Taşıma hukuku alanında karşınıza çıkabilecek sorunların çözümü için ihtiyacınız olduğu zaman bize ulaşabilirsiniz. Her türlü davanın görülmesi, sürecin yönetimi, uyuşmazlıkların ortadan kaldırılması veya dava açılması gibi konularda hukuki danışmanlık ve avukatlık hizmetimizle yanınızdayız. Konusunda deneyimli ve uzman avukatlarımıza başvurabilirsiniz.

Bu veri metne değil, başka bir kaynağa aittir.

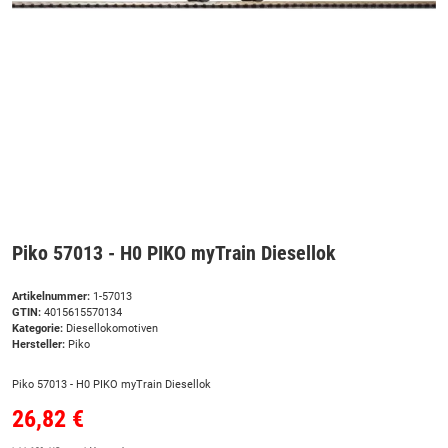
Piko 57013 - H0 PIKO myTrain Diesellok
Artikelnummer:
1-57013
GTIN:
4015615570134
Kategorie:
Diesellokomotiven
Hersteller:
Piko
Piko 57013 - H0 PIKO myTrain Diesellok
26,82 €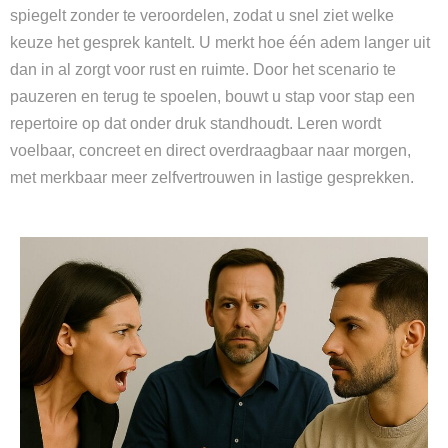
spiegelt zonder te veroordelen, zodat u snel ziet welke
keuze het gesprek kantelt. U merkt hoe één adem langer uit
dan in al zorgt voor rust en ruimte. Door het scenario te
pauzeren en terug te spoelen, bouwt u stap voor stap een
repertoire op dat onder druk standhoudt. Leren wordt
voelbaar, concreet en direct overdraagbaar naar morgen,
met merkbaar meer zelfvertrouwen in lastige gesprekken.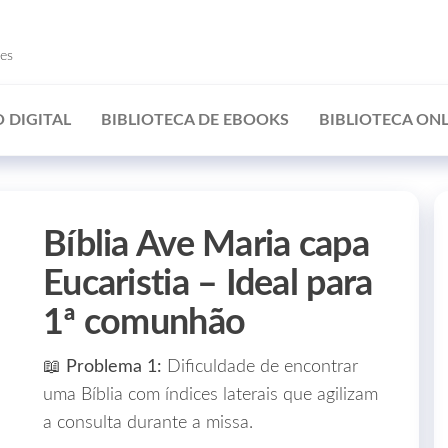
ões
 DIGITAL
BIBLIOTECA DE EBOOKS
BIBLIOTECA ONL
Bíblia Ave Maria capa
Eucaristia – Ideal para
1ª comunhão
📖
Problema 1:
Dificuldade de encontrar
uma Bíblia com índices laterais que agilizam
a consulta durante a missa.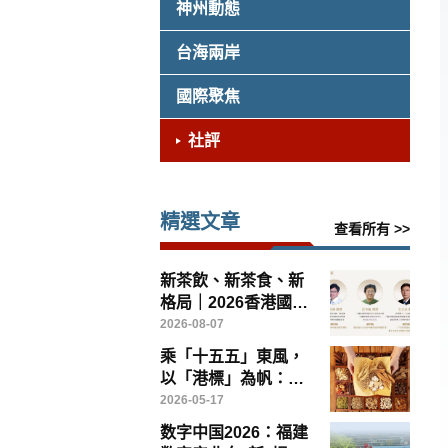
神州動態
台海兩岸
國際聚焦
社評
精選文章
查看所有 >>
新茶飲、新茶食、新
格局｜2026香港國際
茶文化論壇8月14日
2026-08-07
灣仔啟幕
乘「十五五」東風，
以「港標」為帆：香
港如何引領中醫藥高
2026-05-17
質量出海
数字中国2026：福建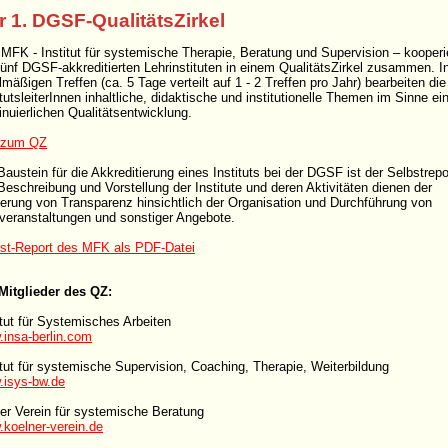
r 1. DGSF-QualitätsZirkel
MFK - Institut für systemische Therapie, Beratung und Supervision – kooperi
fünf DGSF-akkreditierten Lehrinstituten in einem QualitätsZirkel zusammen. I
lmäßigen Treffen (ca. 5 Tage verteilt auf 1 - 2 Treffen pro Jahr) bearbeiten die
itutsleiterInnen inhaltliche, didaktische und institutionelle Themen im Sinne ei
inuierlichen Qualitätsentwicklung.
o zum QZ
Baustein für die Akkreditierung eines Instituts bei der DGSF ist der Selbstrepo
Beschreibung und Vorstellung der Institute und deren Aktivitäten dienen der
erung von Transparenz hinsichtlich der Organisation und Durchführung von
veranstaltungen und sonstiger Angebote.
st-Report des MFK als PDF-Datei
Mitglieder des QZ:
itut für Systemisches Arbeiten
insa-berlin.com
itut für systemische Supervision, Coaching, Therapie, Weiterbildung
isys-bw.de
er Verein für systemische Beratung
koelner-verein.de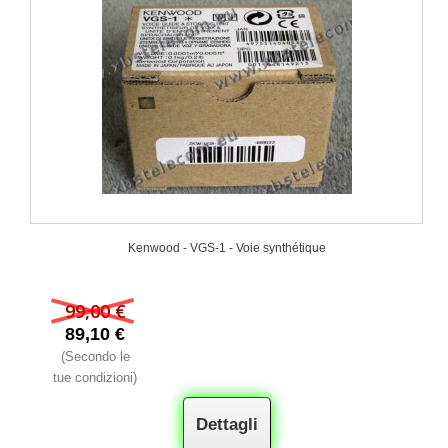
Kenwood - VGS-1 - Voie synthétique
99,00 €
89,10 €
(Secondo le
tue condizioni)
Dettagli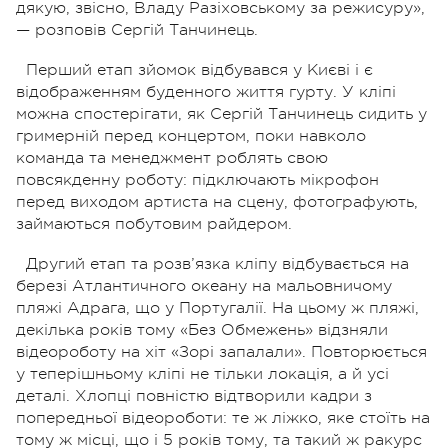
дякую, звісно, Владу Разіховському за режисуру»,
— розповів Сергій Танчинець.
Перший етап зйомок відбувався у Києві і є
відображенням буденного життя гурту. У кліпі
можна спостерігати, як Сергій Танчинець сидить у
гримерній перед концертом, поки навколо
команда та менеджмент роблять свою
повсякденну роботу: підключають мікрофон
перед виходом артиста на сцену, фотографують,
займаються побутовим райдером.
Другий етап та розв’язка кліпу відбувається на
березі Атлантичного океану на мальовничому
пляжі Адрага, що у Португалії. На цьому ж пляжі,
декілька років тому «Без Обмежень» відзняли
відеороботу на хіт «Зорі запалали». Повторюється
у теперішньому кліпі не тільки локація, а й усі
деталі. Хлопці повністю відтворили кадри з
попередньої відеороботи: те ж ліжко, яке стоїть на
тому ж місці, що і 5 років тому, та такий ж ракурс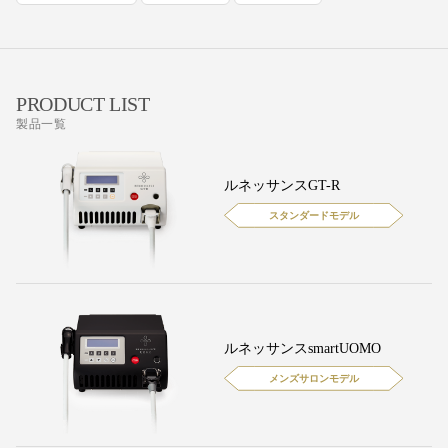
PRODUCT LIST
製品一覧
ルネッサンスGT-R
スタンダードモデル
ルネッサンスsmartUOMO
メンズサロンモデル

Avukatlık ücreti iki şekilde belirlenebilir;
Taraflar arasında (avukat ve müvekkil arasında) serbest bir şekilde düzenlenebilir. Bunun için avukatlık ücret sözleşmesi imzalanır. Bu tür sözleşmelerle belirlenen ücrette de yasal sınırlamalar bulunmaktadır. Serbest şekilde düzenlenen ücret sözleşmesiyle belirlenecek ücret, Asgari Ücret Tarifesinden az, dava değerinin yüzde 25’ini aşamaz.
Avukatlık ücretinin kararlaştırılmamış olduğu veya taraflar arasında yazılı ücret sözleşmesinin bulunmadığı yahut ücret sözleşmesinin belirgin olmadığı veya tartışmalı olduğu veya ücret sözleşmesinin ücrete ilişkin hükmünün geçersiz sayıldığı hallerde; değeri para ile ölçülebilen dava ve işlerde asgari ücret tarifelerinin altında olmamak koşuluyla ücret itirazlarını incelemeye yetkili merci tarafından davanın kazanılan bölümü için avukatın emeğine göre ilâmın kesinleştiği tarihteki dava konusu değerinin yüzde onu ile yüzde yirmisi arasındaki bir miktar avukatlık ücreti olarak belirlenir. Değeri para ile ölçülemeyen dava ve işlerde ise avukatlık asgari ücret tarifesi uygulanır.
Taşıma ve lojistik hukukunda çoğunlukla davacı ile avukat arasındaki göre avukatın alacağı ücret belirlenir.